C.A. sei bereits zuvor mit drogeninduzierter paranoider Schizophrenie diagnostiziert worden und habe sich in Therapie sowie ambulanter Behandlung befunden, um seine Sucht zu bekämpfen. Seitdem beging er Straftaten wie das Fahren ohne Führerschein und Betrug, die jedoch noch nicht verhandelt worden sind. Der Angeklagte erklärte, mittlerweile eine Arbeitsstelle gefunden zu haben und keinen Kontakt mehr zu seiner Ex-Partnerin zu wünschen.
Die Richterin und der Staatsanwalt stellten fest, dass der Angeklagte sich gebessert habe und geständig sei. Dennoch habe L.R. in einem Brief an das Gericht erklärt, dass sie sich durch sein Verhalten psychisch belastet gefühlt und sich selbst verletzt habe. Das Gericht entschied, dass C.A. weiterhin eine ambulante Therapie absolvieren und 1.500 Euro an den Frauennotruf zahlen müsse. Wenn er diese Auflagen innerhalb von sechs Monaten erfülle, würde er nicht weiter bestraft werden. Mit dem Urteil wurde die Verhandlung abgeschlossen.

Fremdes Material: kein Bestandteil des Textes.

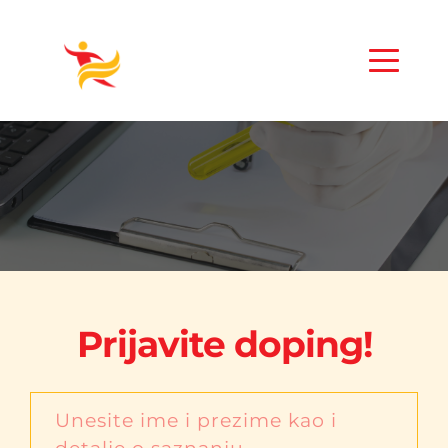
Prijavite doping!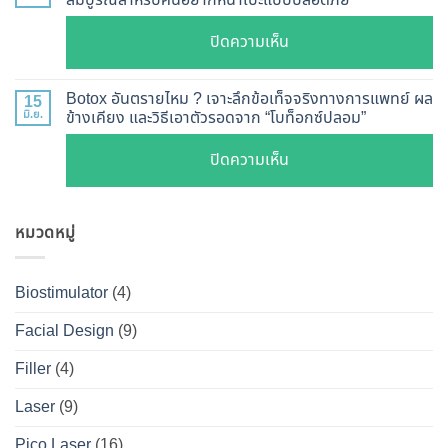
เจาะ
แบบ
เรียว
ลึก
ละเอียด
บน
ปิดความเห็น
ปรับ
กลไก
ฉีด
เจาะ
รูป
การ
แล้ว
ลึก
หน้า
Botox อันตรายไหม ? เจาะลึกข้อเท็จจริงทางการแพทย์ ผล
15
ทำงาน
หน้า
Botox
มิ.ย.
ข้างเคียง และวิธีเอาตัวรอดจาก “โบท็อกซ์ปลอม”
V-
ยี่ห้อ
ไม่
กับ
Shape
ไหน
บน
ปิดความเห็น
พัง!
Filler
ปลอดภัย
ดี
Botox
ต่าง
เห็น
และ
อันตราย
กัน
ผลลัพธ์
วิธี
หมวดหมู่
ไหม
อย่างไร
ชัดเจน
ดูแล
?
?
ที่
ให้
เจาะ
คู่มือ
Biostimulator
(4)
DS
หน้า
ลึก
ฉบับ
Clinic
เป๊ะ
Facial Design
(9)
ข้อ
สมบูรณ์
นาน
เท็จ
สำหรับ
Filler
(4)
ที่สุด
จริง
คน
Laser
(9)
ทางการ
อยาก
แพทย์
หน้า
Pico Laser
(16)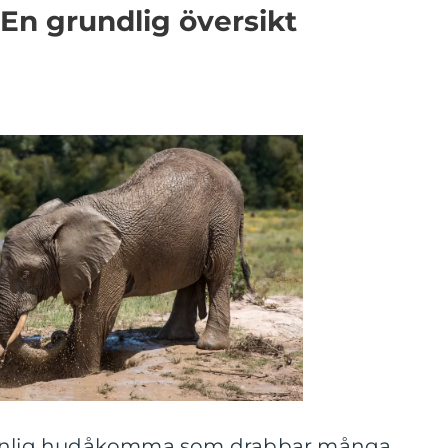
 En grundlig översikt
 vanlig hudåkomma som drabbar många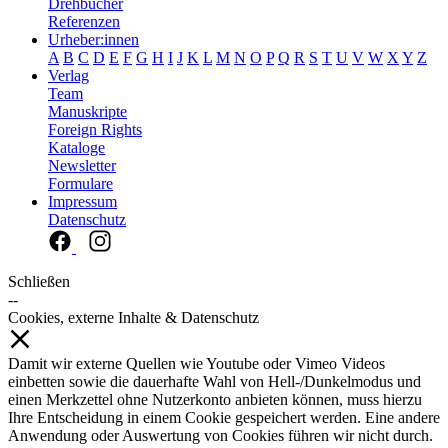
Drehbücher
Referenzen
Urheber:innen
A
B
C
D
E
F
G
H
I
J
K
L
M
N
O
P
Q
R
S
T
U
V
W
X
Y
Z
Verlag
Team
Manuskripte
Foreign Rights
Kataloge
Newsletter
Formulare
Impressum
Datenschutz
Schließen
--
Cookies, externe Inhalte & Datenschutz
Damit wir externe Quellen wie Youtube oder Vimeo Videos
einbetten sowie die dauerhafte Wahl von Hell-/Dunkelmodus und
einen Merkzettel ohne Nutzerkonto anbieten können, muss hierzu
Ihre Entscheidung in einem Cookie gespeichert werden. Eine andere
Anwendung oder Auswertung von Cookies führen wir nicht durch.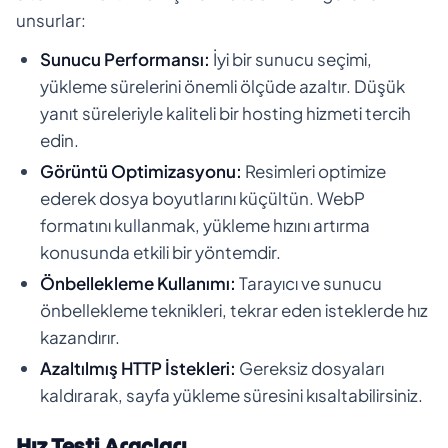
unsurlar:
Sunucu Performansı:
İyi bir sunucu seçimi,
yükleme sürelerini önemli ölçüde azaltır. Düşük
yanıt süreleriyle kaliteli bir hosting hizmeti tercih
edin.
Görüntü Optimizasyonu:
Resimleri optimize
ederek dosya boyutlarını küçültün. WebP
formatını kullanmak, yükleme hızını artırma
konusunda etkili bir yöntemdir.
Önbellekleme Kullanımı:
Tarayıcı ve sunucu
önbellekleme teknikleri, tekrar eden isteklerde hız
kazandırır.
Azaltılmış HTTP İstekleri:
Gereksiz dosyaları
kaldırarak, sayfa yükleme süresini kısaltabilirsiniz.
Hız Testi Araçları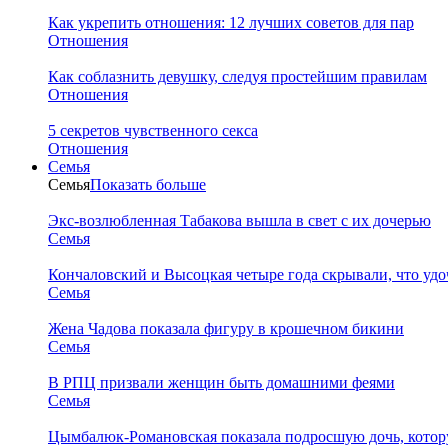
Как укрепить отношения: 12 лучших советов для пар
Отношения
Как соблазнить девушку, следуя простейшим правилам
Отношения
5 секретов чувственного секса
Отношения
Семья
Семья
Показать больше
Экс-возлюбленная Табакова вышла в свет с их дочерью
Семья
Кончаловский и Высоцкая четыре года скрывали, что уд
Семья
Жена Чадова показала фигуру в крошечном бикини
Семья
В РПЦ призвали женщин быть домашними феями
Семья
Цымбалюк-Романовская показала подросшую дочь, котору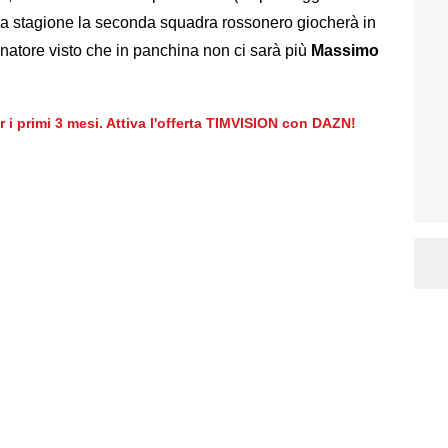
ma stagione la seconda squadra rossonero giocherà in
natore visto che in panchina non ci sarà più
Massimo
er i primi 3 mesi. Attiva l'offerta TIMVISION con DAZN!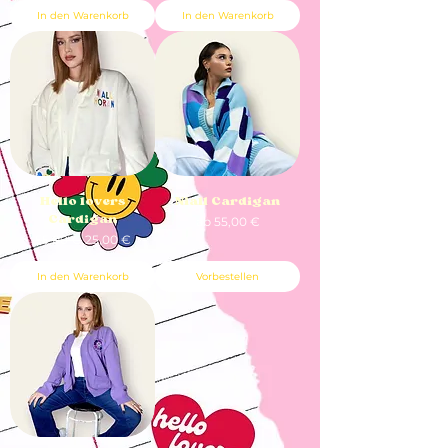
In den Warenkorb
In den Warenkorb
Hello lovers
Niall Cardigan
Cardigan
Sale-Preis
ab
55,00 €
Standardpreis
Sale-Preis
55,00 €
25,00 €
In den Warenkorb
Vorbestellen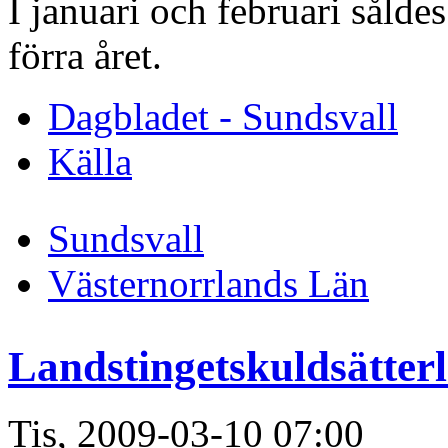
I januari och februari sålde
förra året.
Dagbladet - Sundsvall
Källa
Sundsvall
Västernorrlands Län
Landstingetskuldsätter
Tis, 2009-03-10 07:00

Im Anschluss hatten wir die Möglichkeit, Fragen bezüglich der Verhandlung zu stellen.
Fazit des Besuchs
Dieser Ausflug hinterließ bei mir und den meisten meiner Mitschülerinnen und Mitschülern einen bleibenden Eindruck und half uns, das Buch Verbrechen von Ferdinand von Schirach besser zu verstehen. Gleichzeitig ermöglichte der Besuch vielen, zum ersten Mal ein Gericht zu sehen, einer Verhandlung beizuwohnen, mit einer Richterin zu sprechen und Antworten auf ihre Fragen zu erhalten. Es war ein gelungener Abschluss der Unterrichtsreihe.